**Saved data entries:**
#####

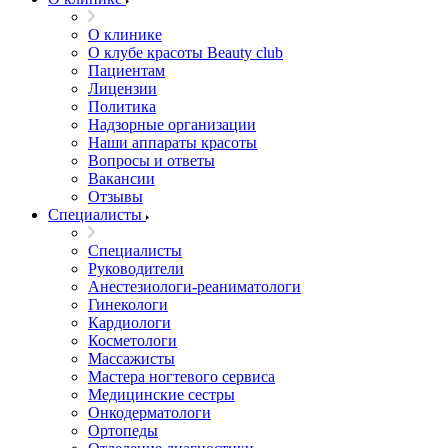
О клинике
О клубе красоты Beauty club
Пациентам
Лицензии
Политика
Надзорные организации
Наши аппараты красоты
Вопросы и ответы
Вакансии
Отзывы
Специалисты
Специалисты
Руководители
Анестезиологи-реаниматологи
Гинекологи
Кардиологи
Косметологи
Массажисты
Мастера ногтевого сервиса
Медицинские сестры
Онкодерматологи
Ортопеды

#####

**Problem requirements:** Would you retype the lines of the data above, from the one holding "О клубе красоты Beauty club" through its final line, exactly and without adding any other line?

**Your response:**
О клубе красоты Beauty club
Пациентам
Лицензии
Политика
Надзорные организации
Наши аппараты красоты
Вопросы и ответы
Вакансии
Отзывы
Специалисты
Специалисты
Руководители
Анестезиологи-реаниматологи
Гинекологи
Кардиологи
Косметологи
Массажисты
Мастера ногтевого сервиса
Медицинские сестры
Онкодерматологи
Ортопеды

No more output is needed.